→ Problem details:
For every line below, output the text exactly and leave out images.

Input material below:

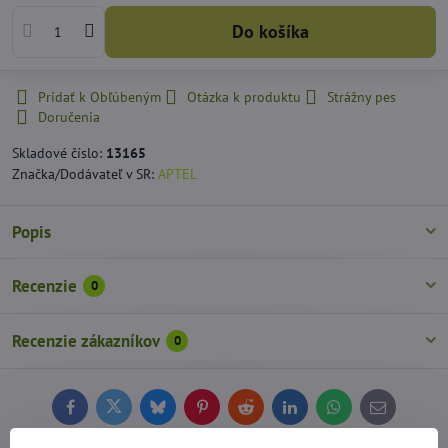
Do košíka
Pridať k Obľúbeným
Otázka k produktu
Strážny pes
Doručenia
Skladové číslo:
13165
Značka/Dodávateľ v SR:
APTEL
Popis
Recenzie
0
Recenzie zákazníkov
0
Facebook
Twitter
Bluesky
Pinterest
Reddit
LinkedIn
WhatsApp
E-
mail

End of Input material.

→ Solution for this problem:
Do košíka
Pridať k Obľúbeným
Otázka k produktu
Strážny pes
Doručenia
Skladové číslo:
13165
Značka/Dodávateľ v SR:
APTEL
Popis
Recenzie
0
Recenzie zákazníkov
0
Facebook
Twitter
Bluesky
Pinterest
Reddit
LinkedIn
WhatsApp
E-
mail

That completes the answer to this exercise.